Is it really necessary to tell the reader that future references to “State Farm” mean “State Farm Mutual Automobile Insurance Company” and future references to “plaintiff” mean plaintiff? Probably not. A reader of average intelligence understands that without the obligatory defining parentheticals. Consequently, these defining parentheticals serve no purpose other than to clog the sentence and interfere with the writer’s message. No rule of grammar or good sense mandates using such defining parentheticals, so omit them where the shortened form is obvious.
But sometimes the shortened form is not obvious. In those instances, the defining parenthetical is a useful to the reader. Here are a couple examples of defining parentheticals that are helpful:
- This case arises from plaintiff’s claims against Monopoly, Inc. and its board of directors (collectively “Monopoly”).
- This is a products liability action against Fred Meyer, Inc. (the “seller”) and Zippo (the “manufacturer”).
Finally, leave out the “hereinafter.” The reader understands the purpose of a defining parenthetical. Remember, our goal is to get to the point rather than to obstruct it, and putting garbage in the reader’s path interferes with achieving that goal.
That is all for now …
I spent last Monday in Seattle, and was struck by a sense of loneliness. Birds singing for a mate. Lovely, intelligent restaurant servers hoping for a date. And my thoughts turned to sentences that leave out strong verbs. So here I am, writing about nominalizations.
There are many kinds of nominalizations, but this week we discuss the use of nouns that contain within them a buried verb (usually followed by a weak verb). These vague, abstract nouns do the work of a strong verb—which leaves the verb home, alone, and without a date. *Sigh* Worse yet, the resulting sentence is likely to confuse (and annoy) your reader. Consider these examples:
- Beth conducted an investigation of the remediation efforts. [Bad nominalization.]
- Beth investigated the remediation efforts. [Good sentence.]
- An evaluation was undertaken as an investigation of the process by which common law evolves. [Bad nominalization.]
- We evaluated the process by which common law evolves. [Good sentence.]
- Stephen had a discussion with the judge concerning premises liability law. [Bad nominalization.]
- Stephen discussed premises liability law with the judge. [Good sentence.]
- A re-examination of the caselaw led the judge to a reconsideration of the summary judgment motion. [Bad nominalization.]
- After re-examining the caselaw, the judge reconsidered the summary judgment motion. [Good sentence.]
The lesson here? If you want to make your sentences more clear and concise, choose a verb over a nominalization. Oh, and be sure to tip your server so she’s not broke and alone!
That is all for now …
Over the next several months I will supplement the Scribe’s Tip with a “Redux” edition—in which some of the tips from the past three years are reposted for the benefit of new readers.
Today’s “Redux” tip comes from the 2003 movie, “Pirates of the Caribbean.” Now, you are probably wondering what a movie based on Spanish and Portuguese sailing legends and folklore could offer writers.

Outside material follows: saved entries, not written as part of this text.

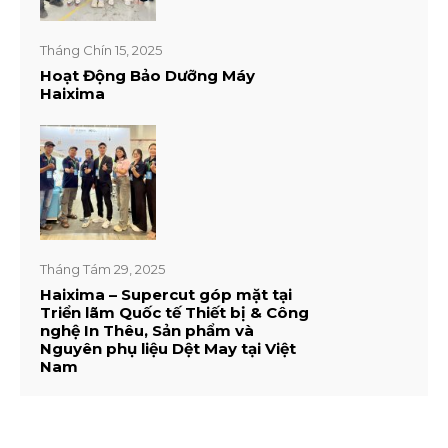
Tháng Chín 15, 2025
Hoạt Động Bảo Dưỡng Máy
Haixima
Tháng Tám 29, 2025
Haixima – Supercut góp mặt tại
Triển lãm Quốc tế Thiết bị & Công
nghệ In Thêu, Sản phẩm và
Nguyên phụ liệu Dệt May tại Việt
Nam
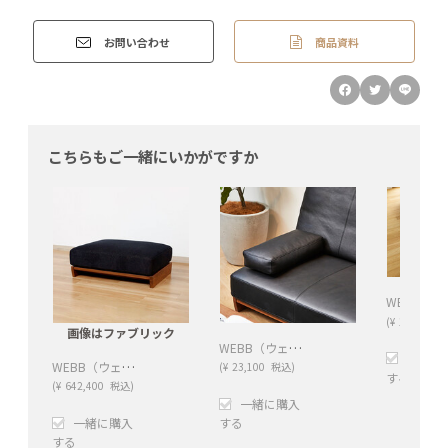
商品資料
お問い合わせ
こちらもご一緒にいかがですか
(
¥
13,530
税
画像はファブリック
WEBB（ウェッブ）肘クッション レザー
一緒に
WEBB（ウェッブ）オットマン レザー
(
¥
23,100
税込)
する
(
¥
642,400
税込)
素材:
一緒に購入
一緒に購入
する
する
張地名:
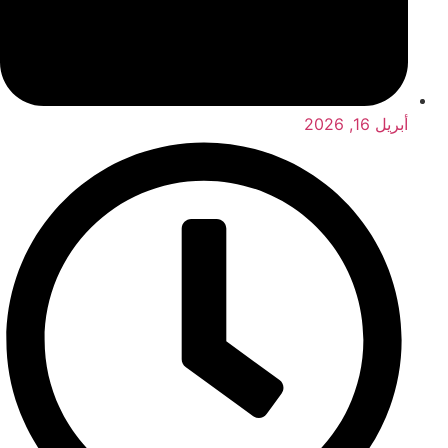
أبريل 16, 2026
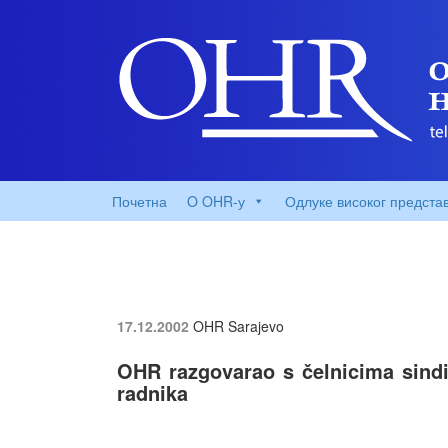
Почетна
O OHR-у
Одлуке високог предста
17.12.2002
OHR Sarajevo
OHR razgovarao s čelnicima sindi
radnika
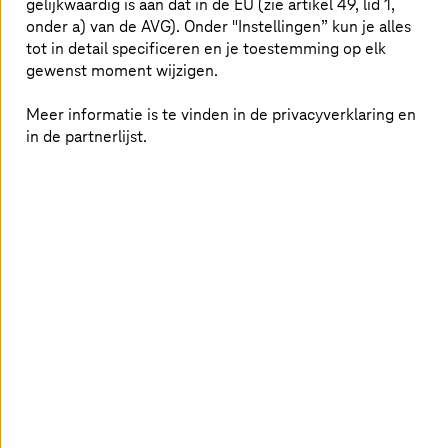
gelijkwaardig is aan dat in de EU (zie artikel 49, lid 1,
onder a) van de AVG). Onder "Instellingen” kun je alles
tot in detail specificeren en je toestemming op elk
gewenst moment wijzigen.
Meer informatie is te vinden in de privacyverklaring en
in de partnerlijst.
06. maart 2025 |
Retail & Logistics
Smart grids: Cloud ontmoet
besturingstechnologie
Benut het potentieel van slimme stroomnetten met een
drielaagse benadering van IT/OT-integratie.
Meer informatie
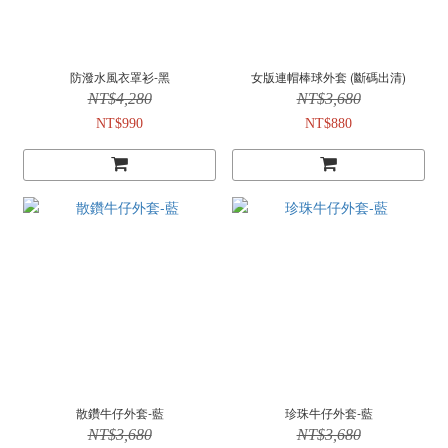
防潑水風衣罩衫-黑
女版連帽棒球外套 (斷碼出清)
NT$4,280
NT$3,680
NT$990
NT$880
散鑽牛仔外套-藍
珍珠牛仔外套-藍
NT$3,680
NT$3,680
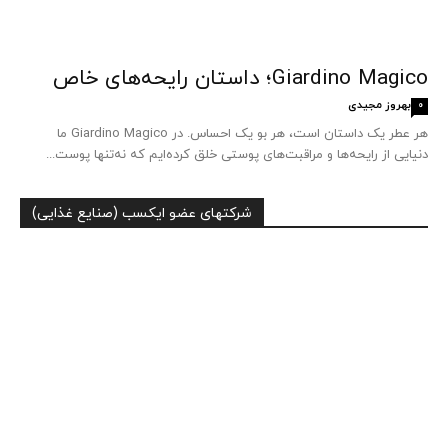
Giardino Magico؛ داستان رایحه‌های خاص
بهروز مجیدی
0
هر عطر یک داستان است، هر بو یک احساس. در Giardino Magico ما
دنیایی از رایحه‌ها و مراقبت‌های پوستی خلق کرده‌ایم که نه‌تنها پوست...
شرکتهای عضو ایکسب (صنایع غذایی)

Simplicity. Consider the following exchange between Captain Barbossa and Elizabeth Swann:
Elizabeth: Captain Barbossa , I am here to negotiate the cessation of hostilities against Port Royal.

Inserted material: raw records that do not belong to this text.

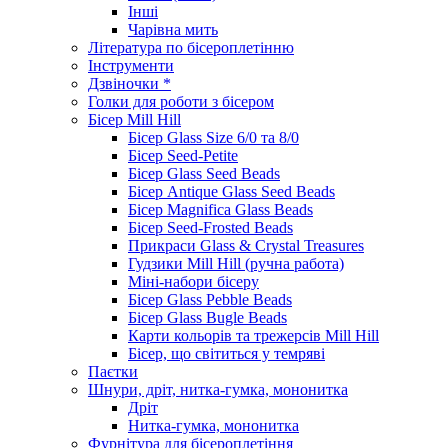
Інші
Чарівна мить
Література по бісероплетінню
Інструменти
Дзвіночки *
Голки для роботи з бісером
Бісер Mill Hill
Бісер Glass Size 6/0 та 8/0
Бісер Seed-Petite
Бісер Glass Seed Beads
Бісер Antique Glass Seed Beads
Бісер Magnifica Glass Beads
Бісер Seed-Frosted Beads
Прикраси Glass & Crystal Treasures
Гудзики Mill Hill (ручна работа)
Міні-набори бісеру
Бісер Glass Pebble Beads
Бісер Glass Bugle Beads
Карти кольорів та трежерсів Mill Hill
Бісер, що світиться у темряві
Паєтки
Шнури, дріт, нитка-гумка, мононитка
Дріт
Нитка-гумка, мононитка
Фурнітура для бісероплетіння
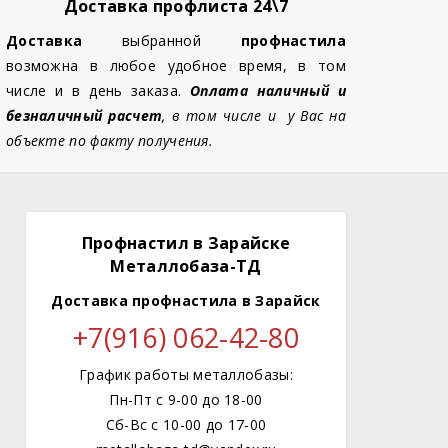
Доставка профлиста 24\7
Доставка
выбранной
профнастила
возможна в любое удобное время, в том
числе и в день заказа.
Оплата наличный и
безналичный расчет
, в том числе и у Вас на
объекте по факту получения.
Профнастил в Зарайске
Металлобаза-ТД
Доставка профнастила
в Зарайск
+7(916) 062-42-80
График работы металлобазы:
Пн-Пт с 9-00 до 18-00
Сб-Вс с 10-00 до 17-00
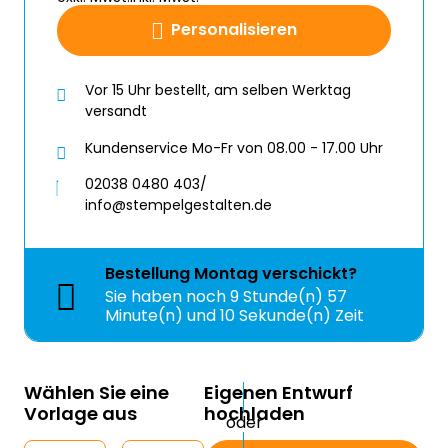
Personalisieren
Vor 15 Uhr bestellt, am selben Werktag
versandt
Kundenservice Mo-Fr von 08.00 - 17.00 Uhr
02038 0480 403/
info@stempelgestalten.de
Bestellung
Montag
verschickt?
Sie haben noch
9 Stunde(n) 57
Minute(n) und 9 Sekunde(n) Zeit
Wählen Sie eine
Eigenen Entwurf
Vorlage aus
hochladen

Barbossa: There are a lot of long words in there, Miss; we’re naught but humble pirates. What is it that you want?
Elizabeth: I want you to leave and never come back.
Barbossa: I’m disinclined to acquiesce to your request. Means “no.”
The lesson here? Avoid overly fussy words—always use the simplest word that means the same thing. Over time, you will discover that more confident you are as a writer, the simpler your writing becomes. This is a good thing. As Ninth Circuit Chief Judge Alex Kozinski once observed, “Simple arguments are winning arguments; convoluted arguments are sleeping pills on paper.” So simplicity is your friend, and less truly is more.